One of my closest friends in college was a 6'5" red headed Frenchman named Bruce. He was at one point a member of an organization called Clowns without Borders, and later went on to work for the World Bank. He is an interesting character to say the least. Between existential philosophy, economics classes and theater, Bruce spent his time in the kitchen of my dorm house, crying. These were not tears of sadness or tears of joy, they were straight up tears of FIRE!
Our shared love of hot sauce, coupled with the absolute blandness of East Coast "Mexican" food, drove us to engage in the obscure battle known as a Spice-Off. The rules go like this:
1. Pour as much hot sauce onto your plate as the food will absorb.
3. Lock stares. Hold until your eyes fill up with so much water that they start weeping. Noses are also running at this point.
4. First person to break stare and wipe eyes/nose loses.
Slowly over time I developed a huge tolerance for hot peppers. This has served me well in professional kitchens where my cooks from the Yucatan kept a habanero perched on the side of their plate at lunch. Bite of habanero, bite of taco, back and forth casually and without breaking a sweat. I am not able to do that with as much grace, so I started making my own hot sauce. With piles of chiles of all sorts appearing at market in June, it's the best way to make use of their bounty.

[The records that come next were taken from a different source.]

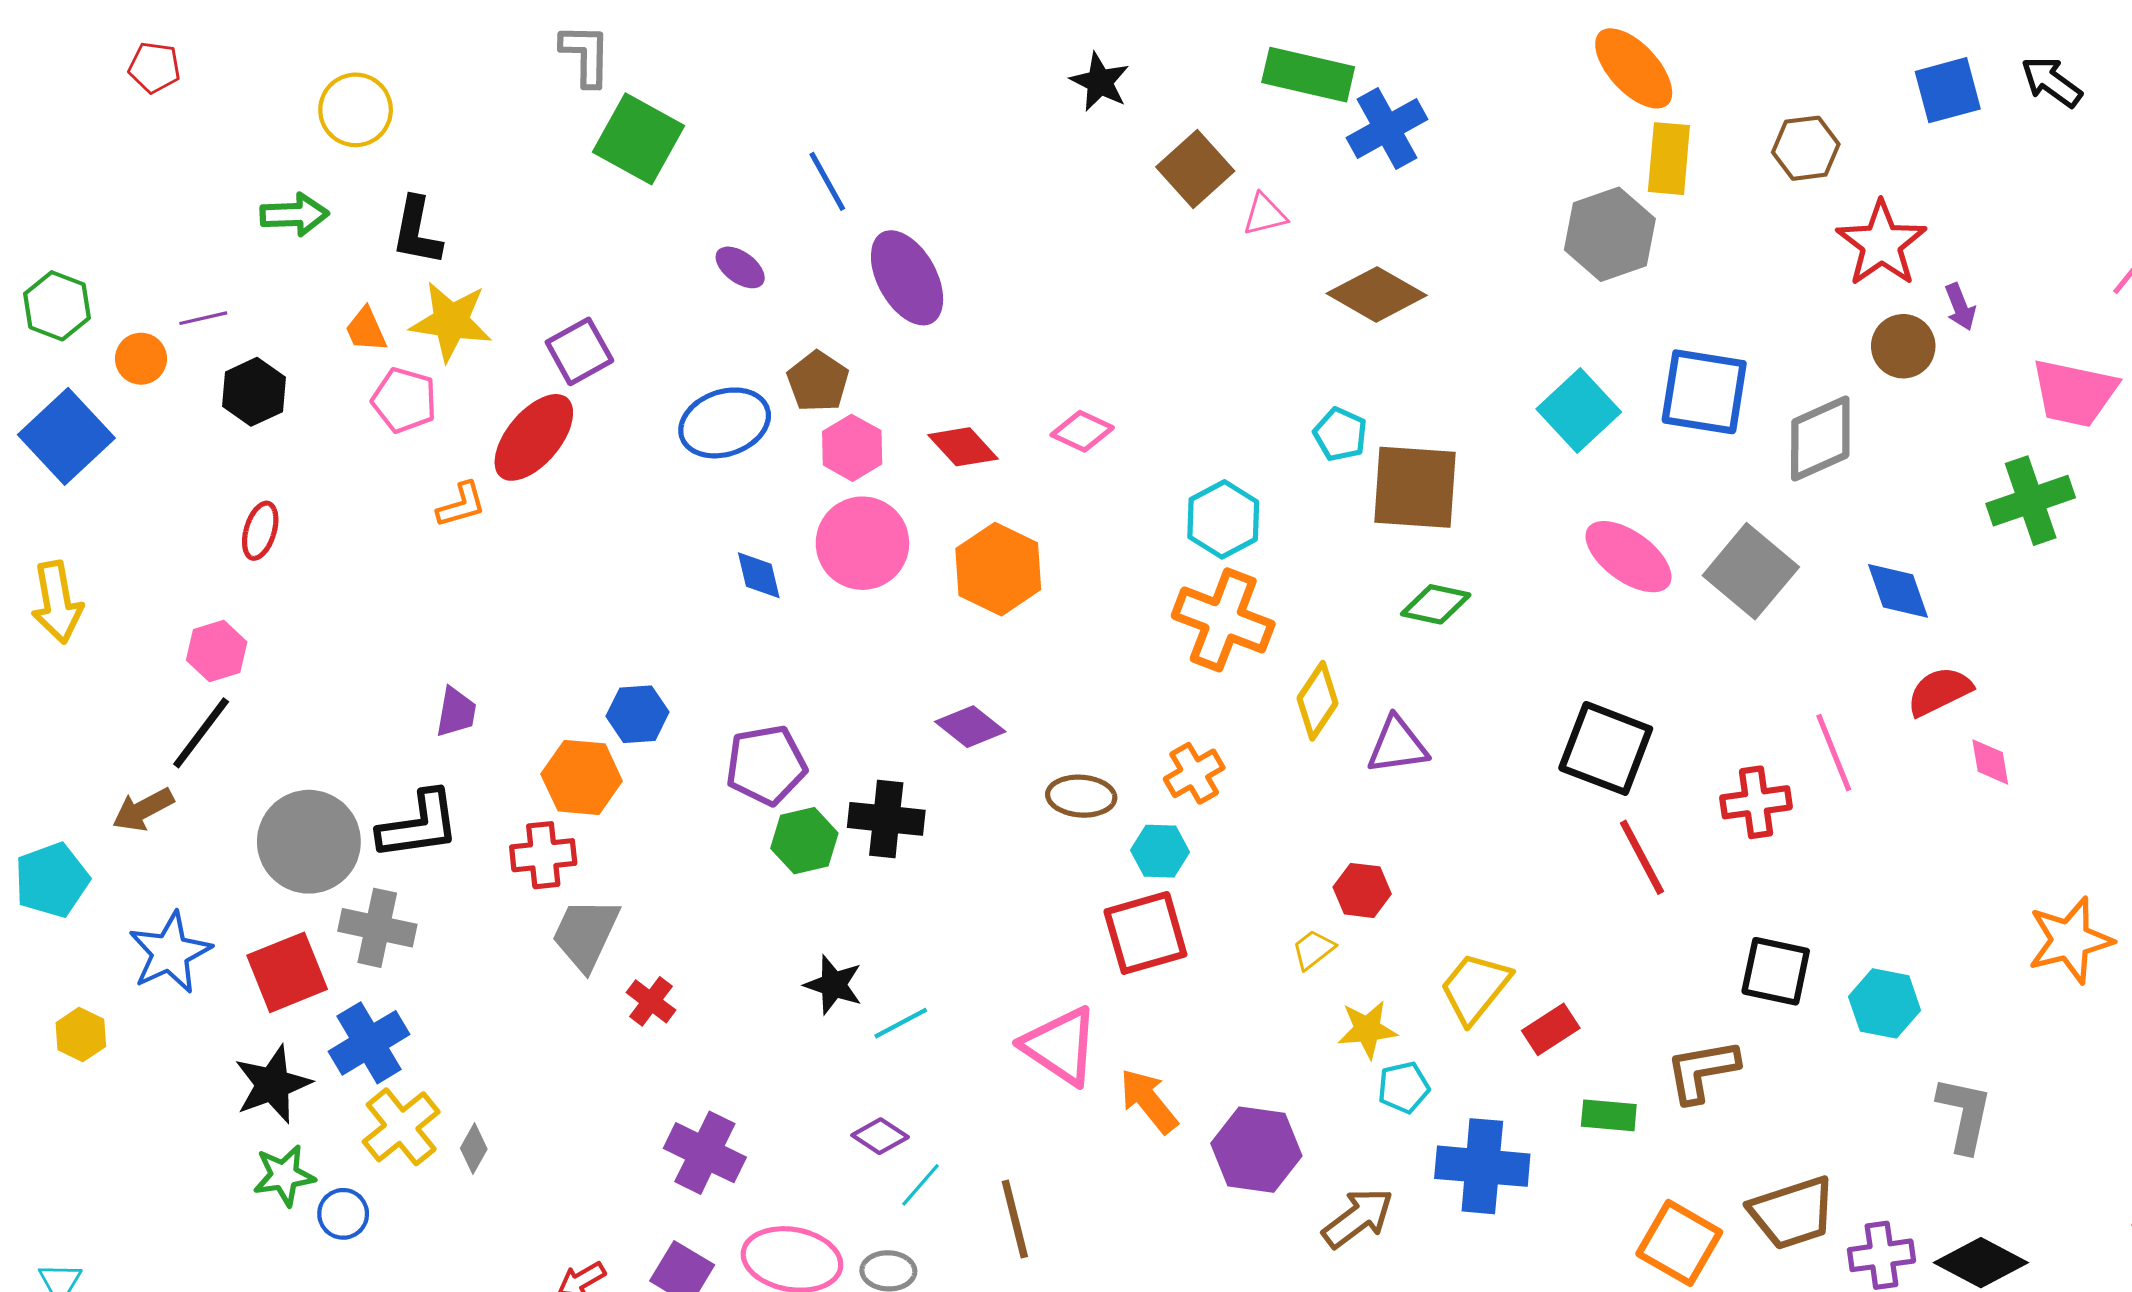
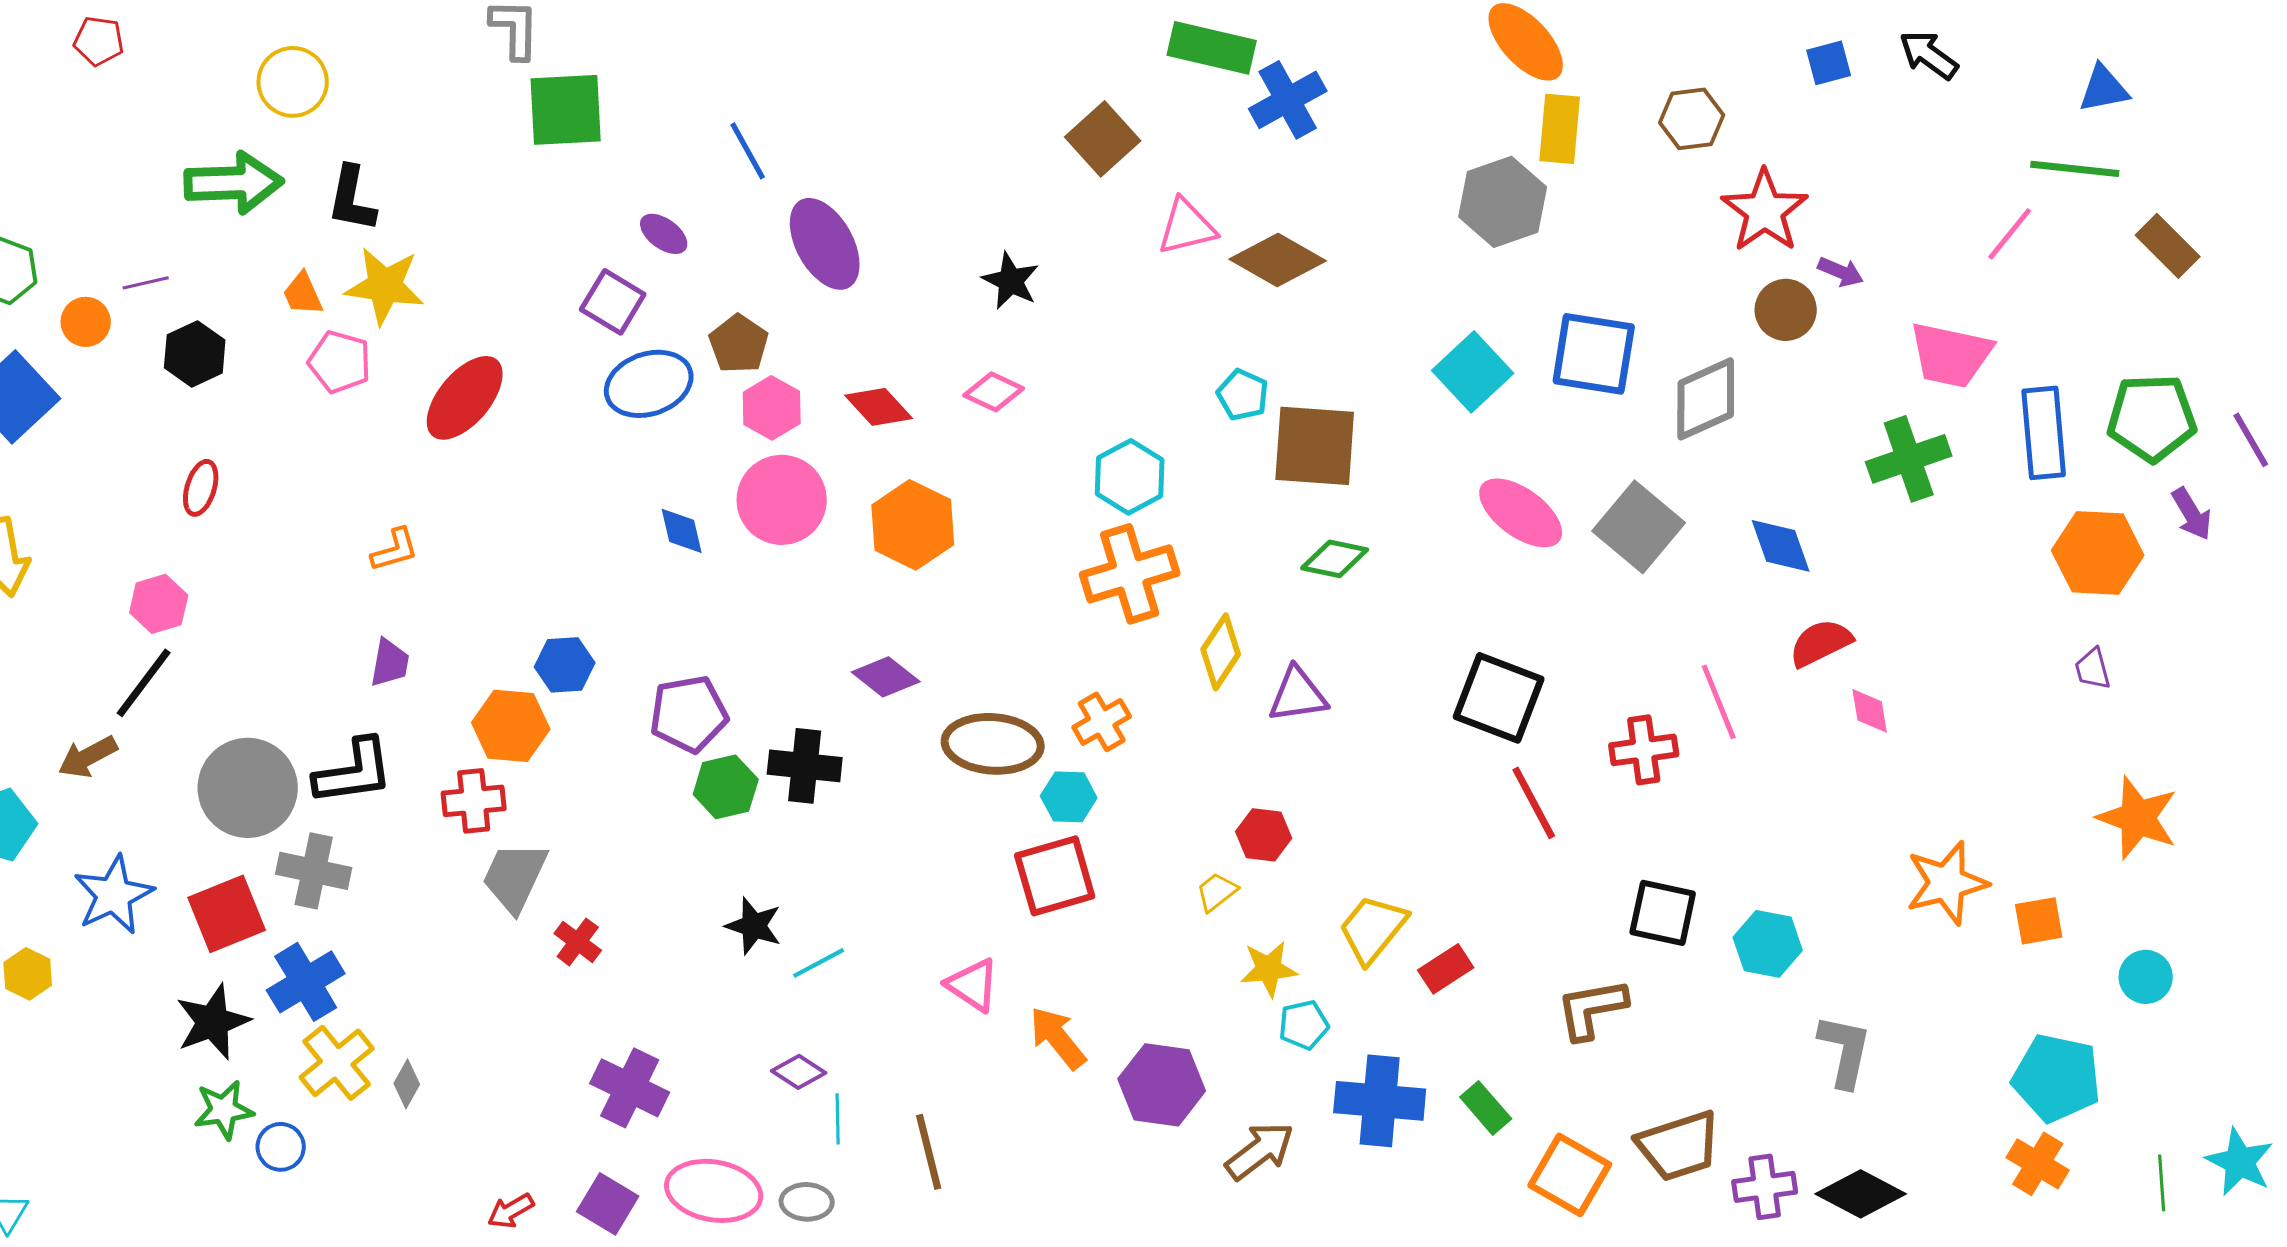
black star: (1100, 82) -> (1011, 281), moved
blue square: (1948, 90) -> (1829, 63), size x0.7
green square: (639, 139) -> (566, 110), turned -32
green arrow: (294, 215) -> (234, 183), size x1.5
pink triangle: (1265, 215) -> (1187, 227), moved, size x1.4
purple arrow: (1960, 307) -> (1841, 272), turned -45
purple square: (579, 351) -> (613, 302), moved, turned -30
orange L-shape: (461, 505) -> (395, 550), moved
orange cross: (1223, 620) -> (1130, 574), turned -38
brown ellipse: (1081, 796) -> (993, 744), size x1.5
pink triangle: (1060, 1046) -> (973, 985), size x0.7
green rectangle: (1609, 1115) -> (1486, 1108), moved, turned 44
cyan line: (921, 1185) -> (838, 1119), turned -42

I am rarely exact with my measurements, and never less so than with my hot sauce. The mix of peppers available is always different, and each batch comes out differently. Here is a basic recipe:
1. Make a mixed bag of 1# of hot chile peppers. I try to avoid anything green to get a brighter color. Long red and orange cayennes, habaneros, cherry bombs, and a few red jalapeños if they are available. Yesterday I saw a pile of sweet "Lunch Box" peppers and I threw a few of those in as well.
2. Stem the chiles and pulse them in a food processor. Put this mix, shown in the photo below, into a large container with a lid and salt liberally, using at least 3 TB of kosher salt. Leave covered on the counter for 1 day.
3. Make a brine. In a small pot combine water, vinegar, salt and sugar. It should be 3/4 parts water and 1/4 parts white or apple cider vinegar. Make enough to cover the chiles, approximately 3 cups of liquid. Add salt and sugar to the brine to taste. A good starting point would be:
3 cups water + 1 cup vinegar + 5 TB salt + 3 TB sugar
Taste and adjust! It should not be too strong, just enough so you can taste all of the elements.
4. Cool brine. Cover chiles with liquid (see photo). Continue to let sit out at room temperature for another 5 days. Check it after 3 days to make sure that the fermentation isn't going to quickly, especially if the weather is heating up outside. The mixture may have a few little bubbles in it, but don't let it get many more than that.
5. Puree chiles and liquid in a blender until smooth and most of the seeds are pureed. Taste. I often add more salt at this point. Salt helps cut heat as well, so if it is WAY too spicy this will help.
6. Bottle it, share it, pour it on and have a spice off!